Try it → May I please have every record restated word for word, with the images left out?

Task input →
= = = = =
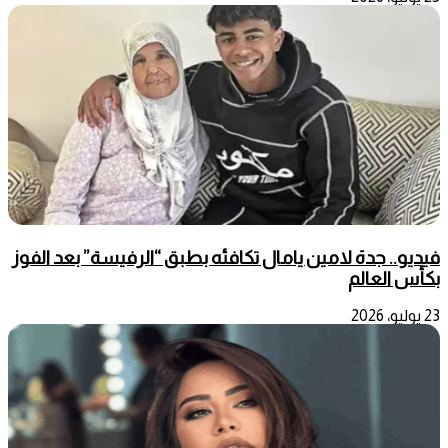
فيديو.. جدة لامين يامال تكافئه بطبق “الرفيسة” بعد الفوز
بكأس العالم
23 يوليو، 2026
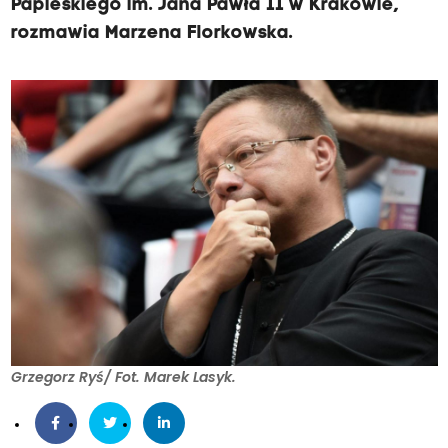
Papieskiego im. Jana Pawła II w Krakowie,
rozmawia Marzena Florkowska.
Grzegorz Ryś/ Fot. Marek Lasyk.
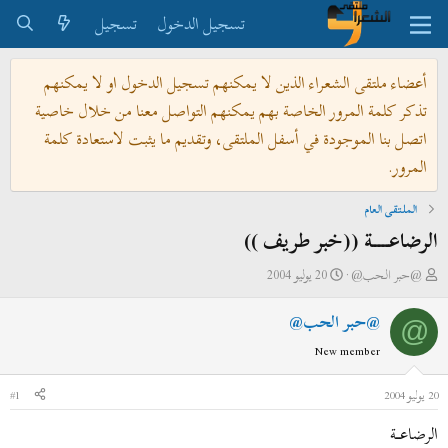
تسجيل الدخول
تسجيل
أعضاء ملتقى الشعراء الذين لا يمكنهم تسجيل الدخول او لا يمكنهم
تذكر كلمة المرور الخاصة بهم يمكنهم التواصل معنا من خلال خاصية
اتصل بنا الموجودة في أسفل الملتقى، وتقديم ما يثبت لاستعادة كلمة
المرور.
الملتقى العام
الرضاعــــة ((خبر طريف ))
ب
ت
@حبر الحب@
20 يوليو 2004
ا
ا
@حبر الحب@
د
ر
@
ئ
ي
New member
ا
خ
ل
ا
20 يوليو 2004
#1
م
ل
الرضاعــــة
و
ب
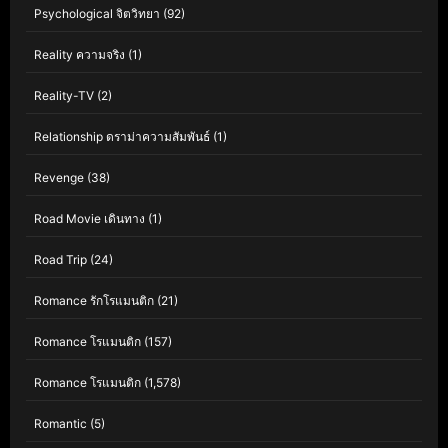
Psychological จิตวิทยา
(92)
Reality ความจริง
(1)
Reality-TV
(2)
Relationship ดราม่าความสัมพันธ์
(1)
Revenge
(38)
Road Movie เดินทาง
(1)
Road Trip
(24)
Romance รักโรแมนติก
(21)
Romance โรแมนติก
(157)
Romance โรแมนติก
(1,578)
Romantic
(5)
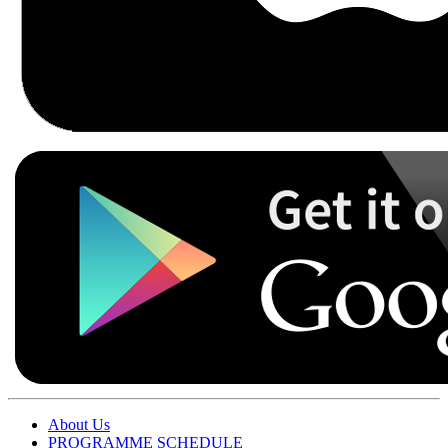
About Us
PROGRAMME SCHEDULE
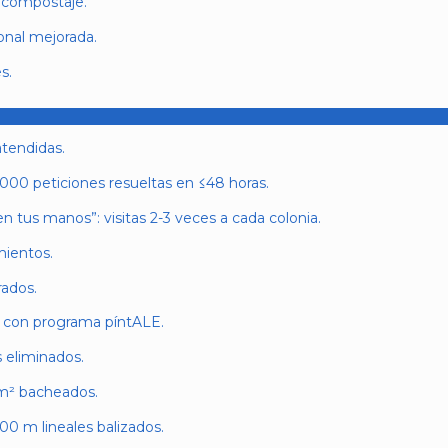
y compostaje.
onal mejorada.
s.
atendidas.
000 peticiones resueltas en ≤48 horas.
en tus manos”: visitas 2-3 veces a cada colonia.
mientos.
rados.
 con programa píntALE.
 eliminados.
m² bacheados.
0 m lineales balizados.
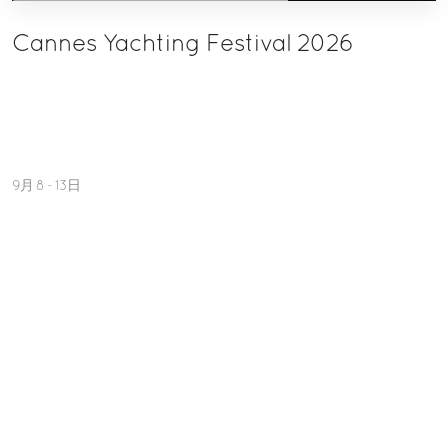
Cannes Yachting Festival 2026
9月 8 - 13日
= = = = =
Exercise solution →
فيديو.. جدة لامين يامال تكافئه بطبق “الرفيسة” بعد الفوز
بكأس العالم
23 يوليو، 2026
Papieskiego im. Jana Pawła II w Krakowie,
rozmawia Marzena Florkowska.
Grzegorz Ryś/ Fot. Marek Lasyk.
تسجيل الدخول
تسجيل
أعضاء ملتقى الشعراء الذين لا يمكنهم تسجيل الدخول او لا يمكنهم
تذكر كلمة المرور الخاصة بهم يمكنهم التواصل معنا من خلال خاصية
اتصل بنا الموجودة في أسفل الملتقى، وتقديم ما يثبت لاستعادة كلمة
المرور.
الملتقى العام
الرضاعــــة ((خبر طريف ))
ب
ت
@حبر الحب@
20 يوليو 2004
ا
ا
@حبر الحب@
د
ر
@
ئ
ي
New member
ا
خ
ل
ا
20 يوليو 2004
#1
م
ل
الرضاعــــة
و
ب
Psychological จิตวิทยา
(92)
Reality ความจริง
(1)
Reality-TV
(2)
Relationship ดราม่าความสัมพันธ์
(1)
Revenge
(38)
Road Movie เดินทาง
(1)
Road Trip
(24)
Romance รักโรแมนติก
(21)
Romance โรแมนติก
(157)
Romance โรแมนติก
(1,578)
Romantic
(5)
About Us
PROGRAMME SCHEDULE
y compostaje.
onal mejorada.
s.
atendidas.
000 peticiones resueltas en ≤48 horas.
en tus manos”: visitas 2-3 veces a cada colonia.
mientos.
rados.
 con programa píntALE.
 eliminados.
m² bacheados.
0 m lineales balizados.
Cannes Yachting Festival 2026
9月 8 - 13日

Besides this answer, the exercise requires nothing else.